Let see the performance after we changed the confidence to 0.4
# Visualising the results
inspect(sort(rules, by = 'lift')[1:10])
## lhs rhs support confidence coverage lift count
## [1] {liquor} => {bottled beer} 0.004677173 0.4220183 0.011082867 5.240594 46
## [2] {herbs,
## whole milk} => {root vegetables} 0.004168785 0.5394737 0.007727504 4.949369 41
## [3] {citrus fruit,
## other vegetables,
## tropical fruit} => {root vegetables} 0.004473818 0.4943820 0.009049314 4.535678 44
## [4] {citrus fruit,
## other vegetables,
## root vegetables} => {tropical fruit} 0.004473818 0.4313725 0.010371124 4.110997 44
## [5] {citrus fruit,
## other vegetables,
## whole milk} => {root vegetables} 0.005795628 0.4453125 0.013014743 4.085493 57
## [6] {citrus fruit,
## root vegetables,
## tropical fruit} => {other vegetables} 0.004473818 0.7857143 0.005693950 4.060694 44
## [7] {herbs} => {root vegetables} 0.007015760 0.4312500 0.016268429 3.956477 69
## [8] {tropical fruit,
## whipped/sour cream,
## whole milk} => {yogurt} 0.004372140 0.5512821 0.007930859 3.951792 43
## [9] {citrus fruit,
## pip fruit} => {tropical fruit} 0.005592272 0.4044118 0.013828165 3.854060 55
## [10] {whipped/sour cream,
## whole milk,
## yogurt} => {tropical fruit} 0.004372140 0.4018692 0.010879512 3.829829 43
Although it looks better, there is more room for improvement. For example we see ‘citrus fruit’ in multiple rules. We can further change the minimum value to 0.2 and evaluate its performance.
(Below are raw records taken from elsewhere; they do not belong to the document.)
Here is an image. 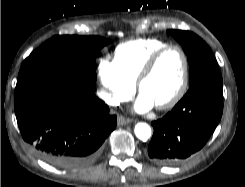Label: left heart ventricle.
<instances>
[{
	"instance_id": "b2bd125f",
	"label": "left heart ventricle",
	"mask_w": 245,
	"mask_h": 187,
	"mask_svg": "<svg viewBox=\"0 0 245 187\" xmlns=\"http://www.w3.org/2000/svg\"><path fill=\"white\" fill-rule=\"evenodd\" d=\"M183 73V62L178 51L166 52L141 87V93L154 105L168 100L178 89Z\"/></svg>"
}]
</instances>
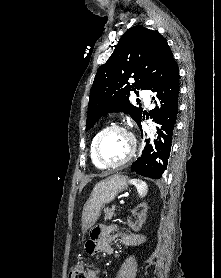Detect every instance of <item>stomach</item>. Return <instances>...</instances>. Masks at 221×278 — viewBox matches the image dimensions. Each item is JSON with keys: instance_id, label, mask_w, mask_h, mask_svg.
<instances>
[{"instance_id": "1", "label": "stomach", "mask_w": 221, "mask_h": 278, "mask_svg": "<svg viewBox=\"0 0 221 278\" xmlns=\"http://www.w3.org/2000/svg\"><path fill=\"white\" fill-rule=\"evenodd\" d=\"M128 187L125 176L115 174L95 185L82 211L81 228L86 232L98 220L102 209Z\"/></svg>"}]
</instances>
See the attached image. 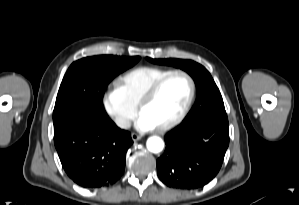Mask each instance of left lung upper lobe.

# Training Apriori on the dataset
rules = apriori(data = groceryDataset, parameter = list(support = 0.004, confidence = 0.2))
## Apriori
##
## Parameter specification:
## confidence minval smax arem aval originalSupport maxtime support minlen
## 0.2 0.1 1 none FALSE TRUE 5 0.004 1
## maxlen target ext
## 10 rules TRUE
##
## Algorithmic control:
## filter tree heap memopt load sort verbose
## 0.1 TRUE TRUE FALSE TRUE 2 TRUE
##
## Absolute minimum support count: 39
##
## set item appearances ...[0 item(s)] done [0.00s].
## set transactions ...[169 item(s), 9835 transaction(s)] done [0.01s].
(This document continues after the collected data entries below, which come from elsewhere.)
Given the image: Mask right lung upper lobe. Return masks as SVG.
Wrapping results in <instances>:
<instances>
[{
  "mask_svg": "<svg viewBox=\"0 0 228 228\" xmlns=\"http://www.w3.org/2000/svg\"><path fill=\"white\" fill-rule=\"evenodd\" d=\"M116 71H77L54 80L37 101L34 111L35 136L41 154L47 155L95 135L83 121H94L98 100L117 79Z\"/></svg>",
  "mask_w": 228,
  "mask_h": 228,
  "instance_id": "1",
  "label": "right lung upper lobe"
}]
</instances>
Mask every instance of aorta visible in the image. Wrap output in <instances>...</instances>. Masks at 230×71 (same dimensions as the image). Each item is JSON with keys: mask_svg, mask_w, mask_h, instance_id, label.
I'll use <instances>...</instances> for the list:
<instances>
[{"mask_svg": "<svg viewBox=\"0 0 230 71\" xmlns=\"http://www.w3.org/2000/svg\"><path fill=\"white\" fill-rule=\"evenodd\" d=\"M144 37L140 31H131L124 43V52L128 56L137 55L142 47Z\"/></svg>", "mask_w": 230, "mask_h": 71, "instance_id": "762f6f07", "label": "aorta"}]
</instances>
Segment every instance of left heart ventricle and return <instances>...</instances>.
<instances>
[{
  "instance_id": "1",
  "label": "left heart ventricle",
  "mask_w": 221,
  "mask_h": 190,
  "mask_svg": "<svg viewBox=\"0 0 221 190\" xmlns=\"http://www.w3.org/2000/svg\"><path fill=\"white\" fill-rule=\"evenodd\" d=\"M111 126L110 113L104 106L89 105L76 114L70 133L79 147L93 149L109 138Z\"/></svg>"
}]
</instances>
## sorting and recoding items ... [126 item(s)] done [0.00s].
## creating transaction tree ... done [0.00s].
## checking subsets of size 1 2 3 4 5 done [0.00s].
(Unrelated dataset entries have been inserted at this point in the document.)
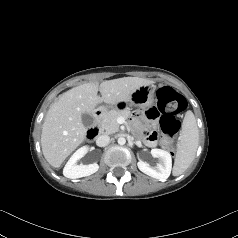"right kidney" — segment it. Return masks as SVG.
Masks as SVG:
<instances>
[{
    "label": "right kidney",
    "instance_id": "obj_1",
    "mask_svg": "<svg viewBox=\"0 0 238 238\" xmlns=\"http://www.w3.org/2000/svg\"><path fill=\"white\" fill-rule=\"evenodd\" d=\"M88 152V148L86 146L79 148L69 159L67 164L63 169V175L70 179L81 178L85 176H89L98 171L99 166L97 163L89 164V165H77V161L80 160L85 154Z\"/></svg>",
    "mask_w": 238,
    "mask_h": 238
}]
</instances>
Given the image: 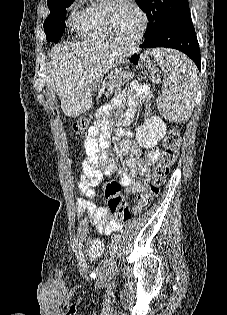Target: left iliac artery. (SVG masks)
Segmentation results:
<instances>
[{
  "mask_svg": "<svg viewBox=\"0 0 227 315\" xmlns=\"http://www.w3.org/2000/svg\"><path fill=\"white\" fill-rule=\"evenodd\" d=\"M120 239H121V236H120L119 234H117V235L114 236V241H115V242H119Z\"/></svg>",
  "mask_w": 227,
  "mask_h": 315,
  "instance_id": "left-iliac-artery-1",
  "label": "left iliac artery"
}]
</instances>
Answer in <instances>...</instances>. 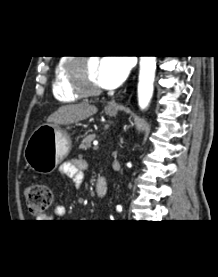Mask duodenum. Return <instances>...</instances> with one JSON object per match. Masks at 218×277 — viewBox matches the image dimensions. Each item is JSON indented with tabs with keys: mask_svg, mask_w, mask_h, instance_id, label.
Here are the masks:
<instances>
[{
	"mask_svg": "<svg viewBox=\"0 0 218 277\" xmlns=\"http://www.w3.org/2000/svg\"><path fill=\"white\" fill-rule=\"evenodd\" d=\"M95 190L99 197H104L108 191V182L105 178H98L95 183Z\"/></svg>",
	"mask_w": 218,
	"mask_h": 277,
	"instance_id": "410a0bca",
	"label": "duodenum"
}]
</instances>
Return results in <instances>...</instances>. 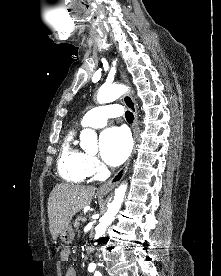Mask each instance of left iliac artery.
<instances>
[{
  "label": "left iliac artery",
  "instance_id": "obj_1",
  "mask_svg": "<svg viewBox=\"0 0 221 276\" xmlns=\"http://www.w3.org/2000/svg\"><path fill=\"white\" fill-rule=\"evenodd\" d=\"M94 276H102L100 272L96 271Z\"/></svg>",
  "mask_w": 221,
  "mask_h": 276
}]
</instances>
## writing ... [1268 rule(s)] done [0.00s].
## creating S4 object ... done [0.00s].
# Visualising the results
inspect(sort(rules, by = 'lift')[1:10])
## lhs rhs support confidence coverage lift count
## [1] {flour} => {sugar} 0.004982206 0.2865497 0.017386884 8.463112 49
## [2] {processed cheese} => {white bread} 0.004168785 0.2515337 0.016573462 5.975445 41
## [3] {liquor} => {bottled beer} 0.004677173 0.4220183 0.011082867 5.240594 46
## [4] {berries,
## whole milk} => {whipped/sour cream} 0.004270463 0.3620690 0.011794611 5.050990 42
## [5] {herbs,
## whole milk} => {root vegetables} 0.004168785 0.5394737 0.007727504 4.949369 41
## [6] {citrus fruit,
## other vegetables,
## tropical fruit} => {root vegetables} 0.004473818 0.4943820 0.009049314 4.535678 44
## [7] {other vegetables,
## root vegetables,
## tropical fruit} => {citrus fruit} 0.004473818 0.3636364 0.012302999 4.393567 44
## [8] {whipped/sour cream,
## yogurt} => {curd} 0.004575496 0.2205882 0.020742247 4.140239 45
## [9] {citrus fruit,
## other vegetables,
## root vegetables} => {tropical fruit} 0.004473818 0.4313725 0.010371124 4.110997 44
## [10] {citrus fruit,
## other vegetables,
## whole milk} => {root vegetables} 0.005795628 0.4453125 0.013014743 4.085493 57
As we see we have better results and the association rules looks better.